There were more than 1000 abstracts submitted by young scientists; the best 8 were selected to give a presentation as part of the two Young Scientist Sessions. With this approach the committee intended to emphasize the importance of original scientific contributions by young scientists in the ADHD field.
Of special note and interest was the Pro and Con Debate on the topic “Do we need to treat subthreshold ADHD?”, where Joseph Biederman and Prof David Coghill debated each other. Children were defined as “with subthreshold ADHD” if their age of onset of ADHD was >12 years, or if the presented with four or if the presented with four or more symptoms of ADHD, but less than six as it is required for the DSM-5 criteria.

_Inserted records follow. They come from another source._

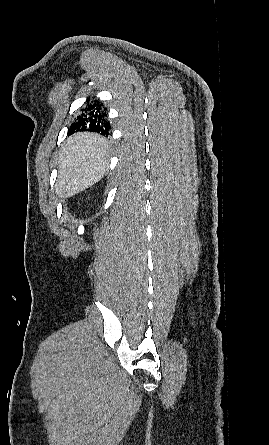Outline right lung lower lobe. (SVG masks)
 <instances>
[{
  "label": "right lung lower lobe",
  "instance_id": "1",
  "mask_svg": "<svg viewBox=\"0 0 269 445\" xmlns=\"http://www.w3.org/2000/svg\"><path fill=\"white\" fill-rule=\"evenodd\" d=\"M107 108L103 107L99 100H88L82 114L78 116L71 125L69 134L81 131L100 133L108 136L111 134V127L107 120Z\"/></svg>",
  "mask_w": 269,
  "mask_h": 445
}]
</instances>
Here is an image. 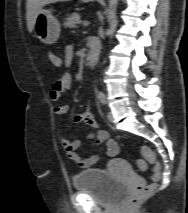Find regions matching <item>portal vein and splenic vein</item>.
<instances>
[{"label":"portal vein and splenic vein","instance_id":"obj_1","mask_svg":"<svg viewBox=\"0 0 188 213\" xmlns=\"http://www.w3.org/2000/svg\"><path fill=\"white\" fill-rule=\"evenodd\" d=\"M89 25V22L88 21H84L83 22V26H88Z\"/></svg>","mask_w":188,"mask_h":213}]
</instances>
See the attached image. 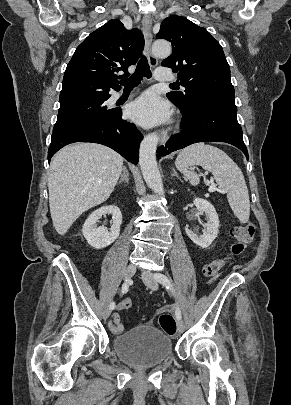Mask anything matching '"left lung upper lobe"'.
<instances>
[{
	"label": "left lung upper lobe",
	"instance_id": "left-lung-upper-lobe-1",
	"mask_svg": "<svg viewBox=\"0 0 291 405\" xmlns=\"http://www.w3.org/2000/svg\"><path fill=\"white\" fill-rule=\"evenodd\" d=\"M156 37L171 42L172 54L161 65L177 72L180 84L186 88L184 94L167 93L175 105L184 106L192 96L202 93H234L222 47L205 28L185 17L171 15L162 22Z\"/></svg>",
	"mask_w": 291,
	"mask_h": 405
}]
</instances>
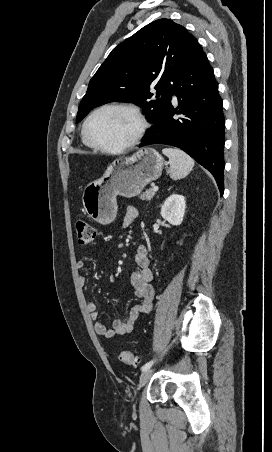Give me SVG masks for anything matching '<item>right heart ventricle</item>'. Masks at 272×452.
<instances>
[{
	"instance_id": "e07e8e85",
	"label": "right heart ventricle",
	"mask_w": 272,
	"mask_h": 452,
	"mask_svg": "<svg viewBox=\"0 0 272 452\" xmlns=\"http://www.w3.org/2000/svg\"><path fill=\"white\" fill-rule=\"evenodd\" d=\"M82 143L84 146L88 147V148H92L84 139L83 135H82Z\"/></svg>"
}]
</instances>
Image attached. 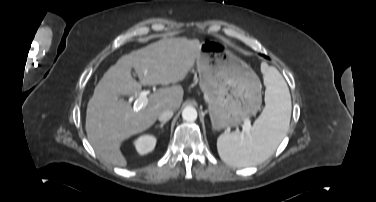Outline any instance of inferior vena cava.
Instances as JSON below:
<instances>
[{"label":"inferior vena cava","instance_id":"1","mask_svg":"<svg viewBox=\"0 0 376 202\" xmlns=\"http://www.w3.org/2000/svg\"><path fill=\"white\" fill-rule=\"evenodd\" d=\"M173 116V111L170 110V109H167L165 110L159 117V121L161 122H167L168 120H170Z\"/></svg>","mask_w":376,"mask_h":202}]
</instances>
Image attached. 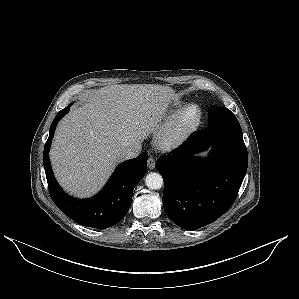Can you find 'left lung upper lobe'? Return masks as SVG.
<instances>
[{
  "instance_id": "1",
  "label": "left lung upper lobe",
  "mask_w": 299,
  "mask_h": 299,
  "mask_svg": "<svg viewBox=\"0 0 299 299\" xmlns=\"http://www.w3.org/2000/svg\"><path fill=\"white\" fill-rule=\"evenodd\" d=\"M229 109H224V108H216V109H211L208 111V118L209 122L214 119L215 117L227 112Z\"/></svg>"
}]
</instances>
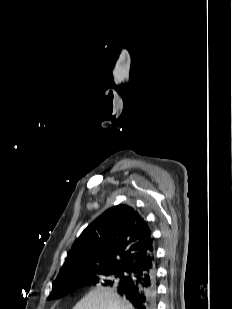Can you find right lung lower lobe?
Wrapping results in <instances>:
<instances>
[{
  "instance_id": "1",
  "label": "right lung lower lobe",
  "mask_w": 232,
  "mask_h": 309,
  "mask_svg": "<svg viewBox=\"0 0 232 309\" xmlns=\"http://www.w3.org/2000/svg\"><path fill=\"white\" fill-rule=\"evenodd\" d=\"M126 273V281L117 286L116 291L136 309H156L155 257L136 261Z\"/></svg>"
}]
</instances>
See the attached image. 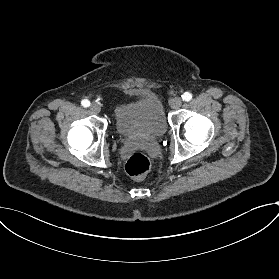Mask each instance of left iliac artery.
<instances>
[{
    "label": "left iliac artery",
    "mask_w": 279,
    "mask_h": 279,
    "mask_svg": "<svg viewBox=\"0 0 279 279\" xmlns=\"http://www.w3.org/2000/svg\"><path fill=\"white\" fill-rule=\"evenodd\" d=\"M182 99H183L184 101H189V100L192 99V94L189 93V92H185V93L182 95Z\"/></svg>",
    "instance_id": "obj_1"
}]
</instances>
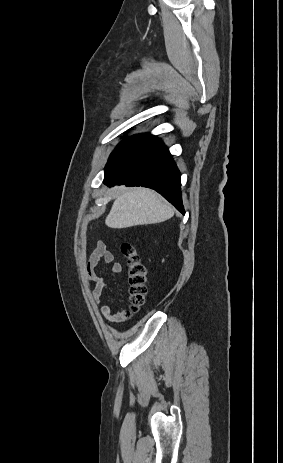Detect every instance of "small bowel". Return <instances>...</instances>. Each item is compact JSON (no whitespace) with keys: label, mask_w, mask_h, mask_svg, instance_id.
Wrapping results in <instances>:
<instances>
[{"label":"small bowel","mask_w":283,"mask_h":463,"mask_svg":"<svg viewBox=\"0 0 283 463\" xmlns=\"http://www.w3.org/2000/svg\"><path fill=\"white\" fill-rule=\"evenodd\" d=\"M101 261L107 264H111L112 271L114 273L122 272V264L120 262L114 261V255L107 249L105 242L102 240L97 241L94 250L89 255L85 263V269L88 278L94 284L91 294L92 299L96 304H99L102 293L107 287V282L96 274V267ZM101 315L106 320L112 322L122 318V312L115 313L111 304H105L101 307Z\"/></svg>","instance_id":"c3829d8e"}]
</instances>
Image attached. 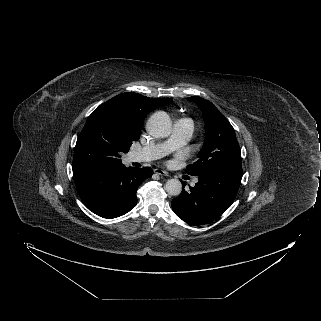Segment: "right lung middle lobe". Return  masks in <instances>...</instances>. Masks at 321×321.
I'll use <instances>...</instances> for the list:
<instances>
[{"label": "right lung middle lobe", "instance_id": "obj_1", "mask_svg": "<svg viewBox=\"0 0 321 321\" xmlns=\"http://www.w3.org/2000/svg\"><path fill=\"white\" fill-rule=\"evenodd\" d=\"M133 141L136 139L108 114L93 112L77 139L72 169L78 171L116 165Z\"/></svg>", "mask_w": 321, "mask_h": 321}]
</instances>
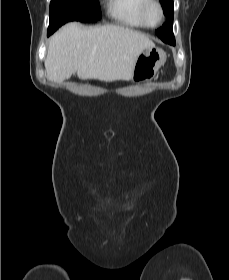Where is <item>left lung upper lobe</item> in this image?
Masks as SVG:
<instances>
[{
    "instance_id": "1",
    "label": "left lung upper lobe",
    "mask_w": 229,
    "mask_h": 280,
    "mask_svg": "<svg viewBox=\"0 0 229 280\" xmlns=\"http://www.w3.org/2000/svg\"><path fill=\"white\" fill-rule=\"evenodd\" d=\"M164 15L166 16V22L161 28L155 31L156 35L161 38L165 43H171L175 40L172 26H173V0H160Z\"/></svg>"
}]
</instances>
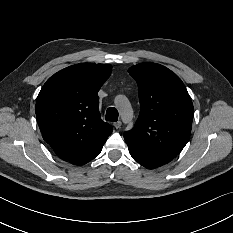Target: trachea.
Returning <instances> with one entry per match:
<instances>
[{"label": "trachea", "instance_id": "obj_1", "mask_svg": "<svg viewBox=\"0 0 233 233\" xmlns=\"http://www.w3.org/2000/svg\"><path fill=\"white\" fill-rule=\"evenodd\" d=\"M106 121L116 122L118 120V111L114 107H109L105 115Z\"/></svg>", "mask_w": 233, "mask_h": 233}]
</instances>
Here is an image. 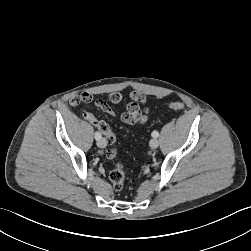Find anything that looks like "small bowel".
<instances>
[{
    "mask_svg": "<svg viewBox=\"0 0 251 251\" xmlns=\"http://www.w3.org/2000/svg\"><path fill=\"white\" fill-rule=\"evenodd\" d=\"M123 99L120 92H113L109 95L108 101L97 99L94 101L96 108L102 112L110 115L113 118H119L124 124L128 126H138L146 123L148 119V108L146 107V97L139 91H131L129 94L130 102L122 112H116L110 104H119ZM93 101V96L90 93H82L71 99L72 105H78L79 103H90Z\"/></svg>",
    "mask_w": 251,
    "mask_h": 251,
    "instance_id": "c3829d8e",
    "label": "small bowel"
}]
</instances>
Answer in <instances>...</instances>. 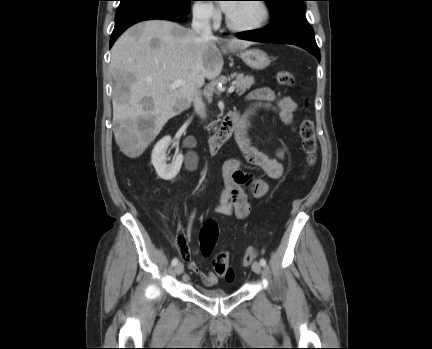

Prof Biederman supported the treatment for subthreshold ADHD, stating that prevalence of subthreshold is around 17%, and that scientific studies showed how subthreshold ADHD, in comparison with controls, have higher rates of family dysfunction, cognitive impairments, temperament problems, academic failure and juvenile justice system involvement. In addition they also present with higher rates of psychiatric comorbidity.
According to Prof. Bierderman, children with subthreshold ADHD have patterns of comorbidity ad dysfunction that are significantly worse than children without ADHD, and that closely resemble the patterns identified in children with full ADHD and a clinical diagnosis. Interestingly, children with subthreshold ADHD had a significantly higher proportion of females, were older, of higher social class and had lower perinatal complications compared to full ADHD.
Prof Coghill´s position was against the treatment of subthreshold ADHD.
Firstly, he emphasized on a systematic review of 18 studies by Balas and Kereszten in 2014, which noted that different definitions of subthreshold ADHD exist, that a large variety of instruments are used, and that because of these discrepancies the prevalence of subthreshold ADHD is wide-ranging from 0.8 to 23.1% and therefore non reliable.
He noted that there is a considerable cross national variability in prescribing medications for ADHD, ranging from 0.6% in the UK to 6.7% in the US, with other countries showing cross sectional prevalence of 1.4% in Australia, 1.8% in Canada, 1.9% in Northern Europe, and 0.9% in Asia Pacific countries.
Finally, Prof Coghill insisted that treating ADHD symptoms with medication is not without clinical risks, and used a study published in 2018 by Curtin and colleagues that showed an increased risk of diseases of the basal ganglia and the cerebellum in patients treated with stimulants.
Overall, the Pro and Con debate gave participants plenty of food for thought, which was very much appreciated.